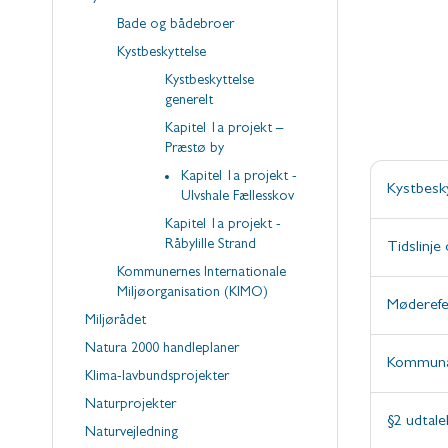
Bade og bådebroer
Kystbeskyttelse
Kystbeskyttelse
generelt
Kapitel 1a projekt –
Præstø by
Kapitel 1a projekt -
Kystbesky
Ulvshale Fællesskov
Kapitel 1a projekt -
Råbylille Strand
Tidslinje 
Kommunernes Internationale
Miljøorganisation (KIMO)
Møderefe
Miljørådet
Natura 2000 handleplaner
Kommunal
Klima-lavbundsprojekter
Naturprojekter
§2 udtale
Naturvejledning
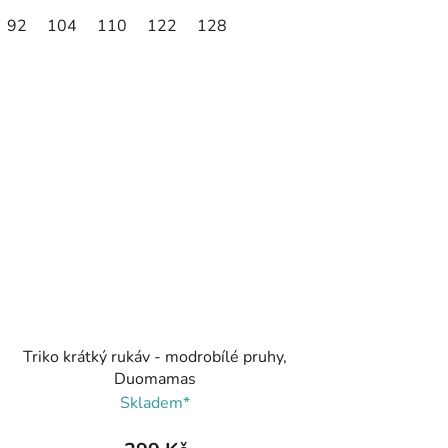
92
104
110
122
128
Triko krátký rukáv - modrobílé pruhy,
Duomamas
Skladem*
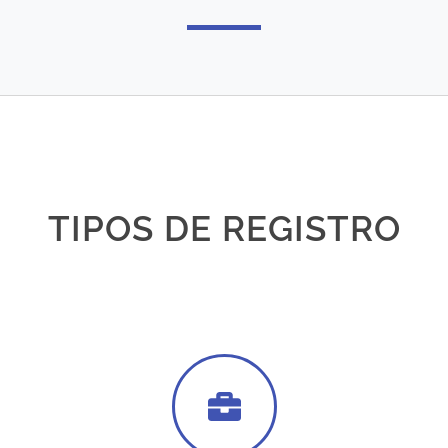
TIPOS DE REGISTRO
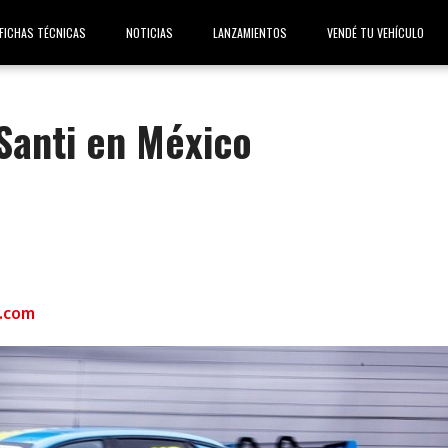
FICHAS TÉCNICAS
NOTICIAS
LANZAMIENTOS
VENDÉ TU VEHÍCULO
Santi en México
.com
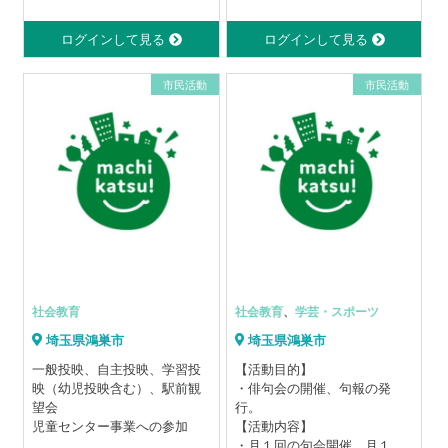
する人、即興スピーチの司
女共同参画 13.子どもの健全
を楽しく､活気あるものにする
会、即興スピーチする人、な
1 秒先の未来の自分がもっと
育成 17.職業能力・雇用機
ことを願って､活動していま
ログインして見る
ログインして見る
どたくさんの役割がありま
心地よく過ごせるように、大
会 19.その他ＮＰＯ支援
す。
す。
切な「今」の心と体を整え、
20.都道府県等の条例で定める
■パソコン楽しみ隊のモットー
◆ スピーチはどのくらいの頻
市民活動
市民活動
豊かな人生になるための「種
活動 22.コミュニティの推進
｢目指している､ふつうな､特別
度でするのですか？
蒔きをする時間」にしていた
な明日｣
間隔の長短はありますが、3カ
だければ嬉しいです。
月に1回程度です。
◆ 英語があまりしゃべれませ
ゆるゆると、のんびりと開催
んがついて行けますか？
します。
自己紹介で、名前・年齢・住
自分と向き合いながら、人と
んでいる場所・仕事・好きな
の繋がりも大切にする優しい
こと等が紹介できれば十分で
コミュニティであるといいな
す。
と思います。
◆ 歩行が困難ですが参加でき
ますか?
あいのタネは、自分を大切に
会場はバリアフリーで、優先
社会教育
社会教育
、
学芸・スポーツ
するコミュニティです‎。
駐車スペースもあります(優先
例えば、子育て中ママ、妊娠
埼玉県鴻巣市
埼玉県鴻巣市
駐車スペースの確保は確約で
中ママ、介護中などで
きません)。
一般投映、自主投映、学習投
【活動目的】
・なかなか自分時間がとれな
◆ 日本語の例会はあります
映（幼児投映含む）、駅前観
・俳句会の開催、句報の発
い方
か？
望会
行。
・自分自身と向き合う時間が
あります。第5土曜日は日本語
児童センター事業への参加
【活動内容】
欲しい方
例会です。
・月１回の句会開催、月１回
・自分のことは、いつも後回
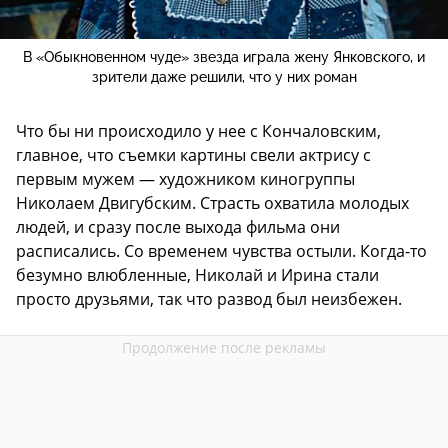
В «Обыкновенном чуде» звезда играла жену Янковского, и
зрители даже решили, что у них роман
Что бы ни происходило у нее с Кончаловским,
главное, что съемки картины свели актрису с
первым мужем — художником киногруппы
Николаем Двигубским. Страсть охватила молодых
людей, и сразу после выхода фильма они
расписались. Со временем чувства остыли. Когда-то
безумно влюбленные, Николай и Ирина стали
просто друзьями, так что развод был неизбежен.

**Problem to work on**
Leave the pictures aside and output each entry exactly as it stands.

**Result of this task**
Bade og bådebroer
Kystbeskyttelse
Kystbeskyttelse
generelt
Kapitel 1a projekt –
Præstø by
Kapitel 1a projekt -
Kystbesky
Ulvshale Fællesskov
Kapitel 1a projekt -
Råbylille Strand
Tidslinje 
Kommunernes Internationale
Miljøorganisation (KIMO)
Møderefe
Miljørådet
Natura 2000 handleplaner
Kommunal
Klima-lavbundsprojekter
Naturprojekter
§2 udtale
Naturvejledning
92
104
110
122
128
Triko krátký rukáv - modrobílé pruhy,
Duomamas
Skladem*
TIPOS DE REGISTRO
FICHAS TÉCNICAS
NOTICIAS
LANZAMIENTOS
VENDÉ TU VEHÍCULO
Santi en México
.com
する人、即興スピーチの司
女共同参画 13.子どもの健全
を楽しく､活気あるものにする
会、即興スピーチする人、な
1 秒先の未来の自分がもっと
育成 17.職業能力・雇用機
ことを願って､活動していま
ログインして見る
ログインして見る
どたくさんの役割がありま
心地よく過ごせるように、大
会 19.その他ＮＰＯ支援
す。
す。
切な「今」の心と体を整え、
20.都道府県等の条例で定める
■パソコン楽しみ隊のモットー
◆ スピーチはどのくらいの頻
市民活動
市民活動
豊かな人生になるための「種
活動 22.コミュニティの推進
｢目指している､ふつうな､特別
度でするのですか？
蒔きをする時間」にしていた
な明日｣
間隔の長短はありますが、3カ
だければ嬉しいです。
月に1回程度です。
◆ 英語があまりしゃべれませ
ゆるゆると、のんびりと開催
んがついて行けますか？
します。
自己紹介で、名前・年齢・住
自分と向き合いながら、人と
んでいる場所・仕事・好きな
の繋がりも大切にする優しい
こと等が紹介できれば十分で
コミュニティであるといいな
す。
と思います。
◆ 歩行が困難ですが参加でき
ますか?
あいのタネは、自分を大切に
会場はバリアフリーで、優先
社会教育
社会教育
、
学芸・スポーツ
するコミュニティです‎。
駐車スペースもあります(優先
例えば、子育て中ママ、妊娠
埼玉県鴻巣市
埼玉県鴻巣市
駐車スペースの確保は確約で
中ママ、介護中などで
きません)。
一般投映、自主投映、学習投
【活動目的】
・なかなか自分時間がとれな
◆ 日本語の例会はあります
映（幼児投映含む）、駅前観
・俳句会の開催、句報の発
い方
か？
望会
行。
・自分自身と向き合う時間が
あります。第5土曜日は日本語
児童センター事業への参加
【活動内容】
欲しい方
例会です。
・月１回の句会開催、月１回
・自分のことは、いつも後回
В «Обыкновенном чуде» звезда играла жену Янковского, и
зрители даже решили, что у них роман
Что бы ни происходило у нее с Кончаловским,
главное, что съемки картины свели актрису с
первым мужем — художником киногруппы
Николаем Двигубским. Страсть охватила молодых
людей, и сразу после выхода фильма они
расписались. Со временем чувства остыли. Когда-то
безумно влюбленные, Николай и Ирина стали
просто друзьями, так что развод был неизбежен.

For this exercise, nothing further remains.